Insomnia and Sleep Apnea are nearly equally common, each affecting about 20% of the sample.
Sleep disorders differ by gender: More men experience Insomnia (11.0%) than women (9.6%), while Sleep Apnea is much more common in women (17.9%) than men (2.9%).
Among people with no disorder, there are more males (36.6%) than females (21.9%).
What Can Be Learned?
Sleep disorders are fairly common, affecting about 41% of people in the sample.
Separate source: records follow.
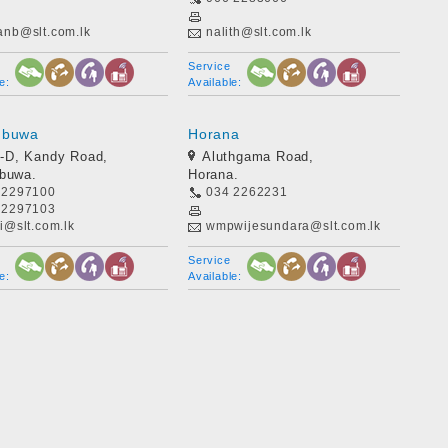
anb@slt.com.lk
nalith@slt.com.lk
Service
e:
Available:
mbuwa
Horana
-D, Kandy Road,
Aluthgama Road,
mbuwa.
Horana.
 2297100
034 2262231
 2297103
i@slt.com.lk
wmpwijesundara@slt.com.lk
Service
e:
Available:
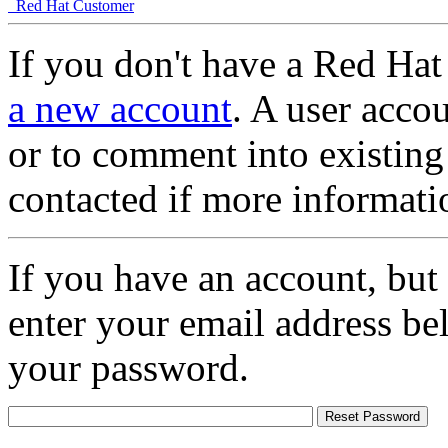
Red Hat Customer
If you don't have a Red Hat
a new account
. A user accou
or to comment into existing
contacted if more informati
If you have an account, but
enter your email address be
your password.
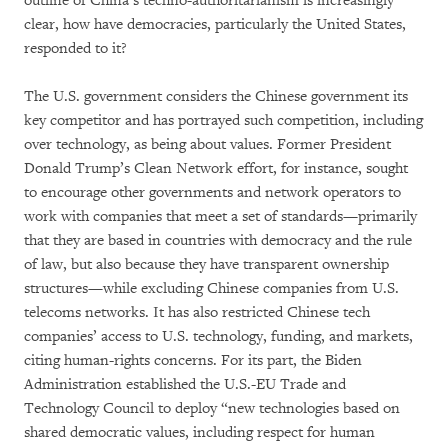
outline of China’s techno-authoritarianism is increasingly
clear, how have democracies, particularly the United States,
responded to it?
The U.S. government considers the Chinese government its
key competitor and has portrayed such competition, including
over technology, as being about values. Former President
Donald Trump’s Clean Network effort, for instance, sought
to encourage other governments and network operators to
work with companies that meet a set of standards—primarily
that they are based in countries with democracy and the rule
of law, but also because they have transparent ownership
structures—while excluding Chinese companies from U.S.
telecoms networks. It has also restricted Chinese tech
companies’ access to U.S. technology, funding, and markets,
citing human-rights concerns. For its part, the Biden
Administration established the U.S.-EU Trade and
Technology Council to deploy “new technologies based on
shared democratic values, including respect for human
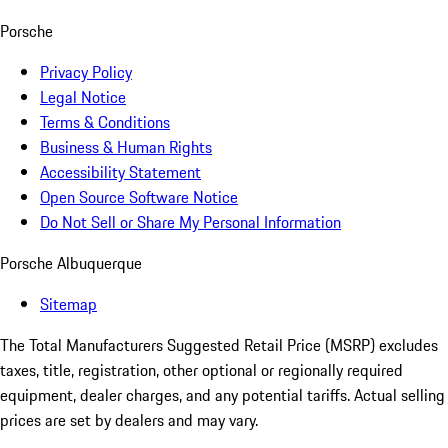
Porsche
Privacy Policy
Legal Notice
Terms & Conditions
Business & Human Rights
Accessibility Statement
Open Source Software Notice
Do Not Sell or Share My Personal Information
Porsche Albuquerque
Sitemap
The Total Manufacturers Suggested Retail Price (MSRP) excludes
taxes, title, registration, other optional or regionally required
equipment, dealer charges, and any potential tariffs. Actual selling
prices are set by dealers and may vary.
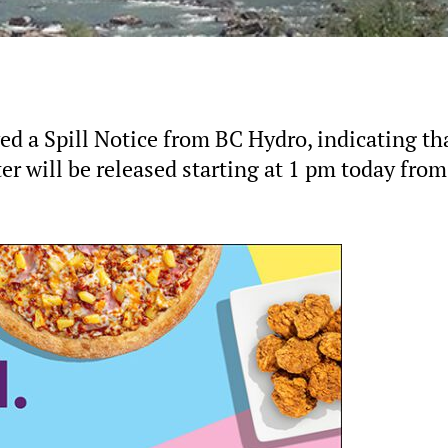
ed a Spill Notice from BC Hydro, indicating th
er will be released starting at 1 pm today from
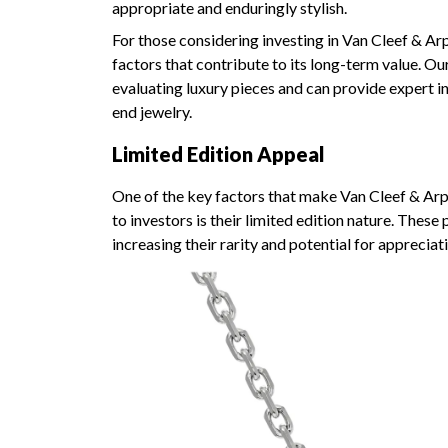
appropriate and enduringly stylish.
For those considering investing in Van Cleef & Arpe
factors that contribute to its long-term value. O
evaluating luxury pieces and can provide expert in
end jewelry.
Limited Edition Appeal
One of the key factors that make Van Cleef & Arpel
to investors is their limited edition nature. These
increasing their rarity and potential for appreciat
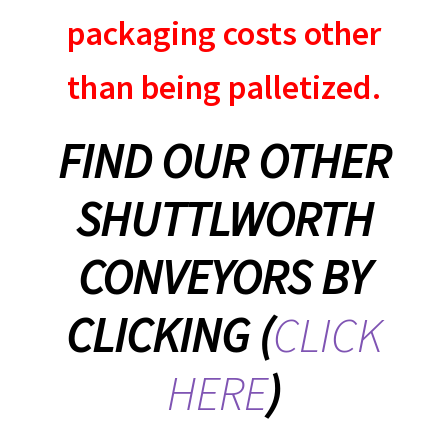
packaging costs other
than being palletized.
FIND OUR OTHER
SHUTTLWORTH
CONVEYORS BY
CLICKING (
CLICK
HERE
)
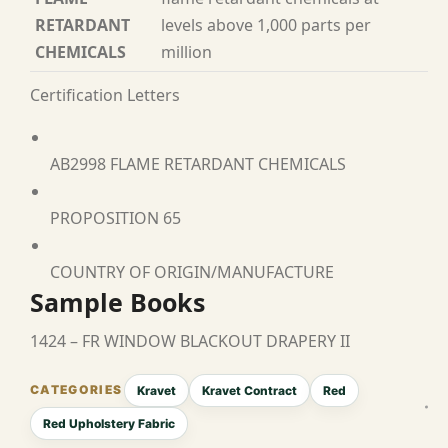
RETARDANT
levels above 1,000 parts per
CHEMICALS
million
Certification Letters
AB2998 FLAME RETARDANT CHEMICALS
PROPOSITION 65
COUNTRY OF ORIGIN/MANUFACTURE
Sample Books
1424 – FR WINDOW BLACKOUT DRAPERY II
Kravet
Kravet Contract
Red
Red Upholstery Fabric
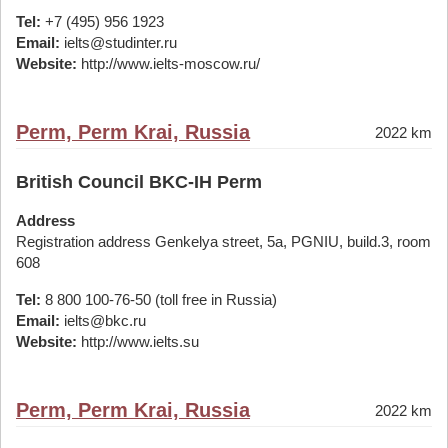
Tel:
+7 (495) 956 1923
Email:
ielts@studinter.ru
Website:
http://www.ielts-moscow.ru/
Perm, Perm Krai, Russia
2022 km
British Council BKC-IH Perm
Address
Registration address Genkelya street, 5a, PGNIU, build.3, room
608
Tel:
8 800 100-76-50 (toll free in Russia)
Email:
ielts@bkc.ru
Website:
http://www.ielts.su
Perm, Perm Krai, Russia
2022 km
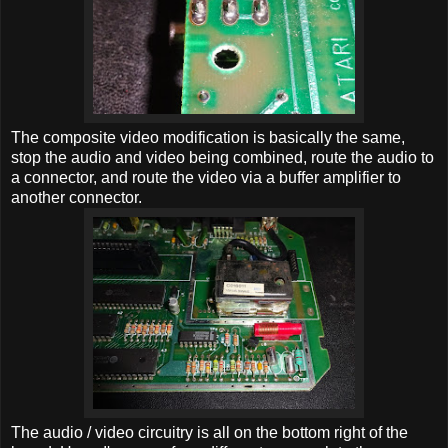
The composite video modification is basically the same,
stop the audio and video being combined, route the audio to
a connector, and route the video via a buffer amplifier to
another connector.
The audio / video circuitry is all on the bottom right of the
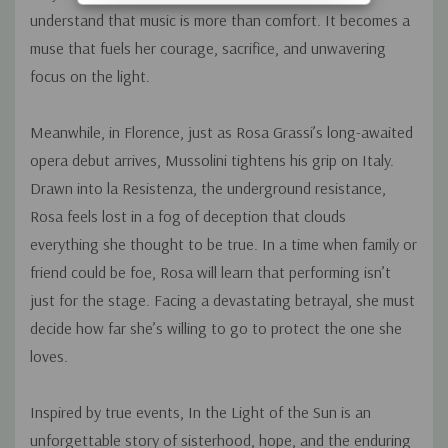
understand that music is more than comfort. It becomes a
muse that fuels her courage, sacrifice, and unwavering
focus on the light.
Meanwhile, in Florence, just as Rosa Grassi’s long-awaited
opera debut arrives, Mussolini tightens his grip on Italy.
Drawn into
la Resistenza,
the underground resistance,
Rosa feels lost in a fog of deception that clouds
everything she thought to be true. In a time when family or
friend could be foe, Rosa will learn that performing isn’t
just for the stage. Facing a devastating betrayal, she must
decide how far she’s willing to go to protect the one she
loves.
Inspired by true events,
In the Light of the Sun
is an
unforgettable story of sisterhood, hope, and the enduring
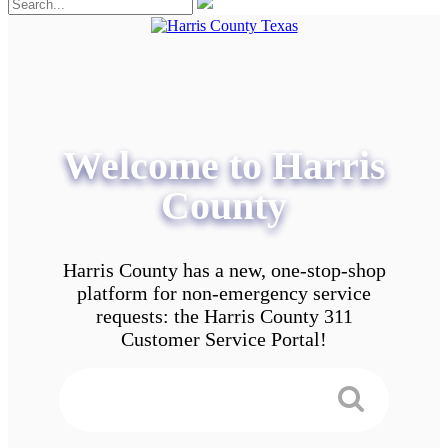
Welcome to Harris
County
Harris County has a new, one-stop-shop
platform for non-emergency service
requests: the Harris County 311
Customer Service Portal!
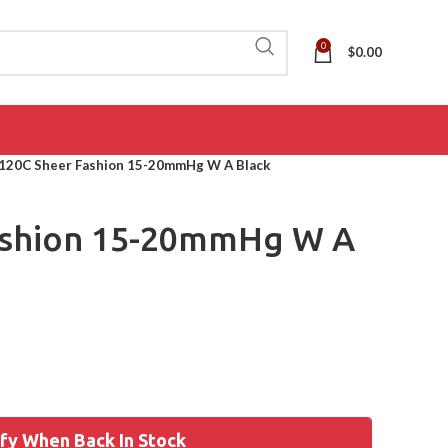
0
$
0.00
120C Sheer Fashion 15-20mmHg W A Black
ashion 15-20mmHg W A
fy When Back In Stock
Gender appears to influence the type of sleep disorder: Males are slightly more likely to experience Insomnia, while Sleep Apnea is much more common among females in this dataset.
Overall, the nested pie chart shows that most people do not have a sleep disorder, but those who do experience different disorders depending on gender. This perhaps suggests a need for gender-aware approaches to sleep health education and treatment.
This heatmap displays the average number of daily steps for people grouped by two things:
Each box shows how active people are in steps based on their body weight category and how well they sleep
# Import
import pandas as pd
import matplotlib.pyplot as plt
import seaborn as sns
from matplotlib.ticker import FuncFormatter
# Load data
df = pd.read_csv("/Users/jayfreeportillo/Downloads/Sleep_health_and_lifestyle_dataset.csv")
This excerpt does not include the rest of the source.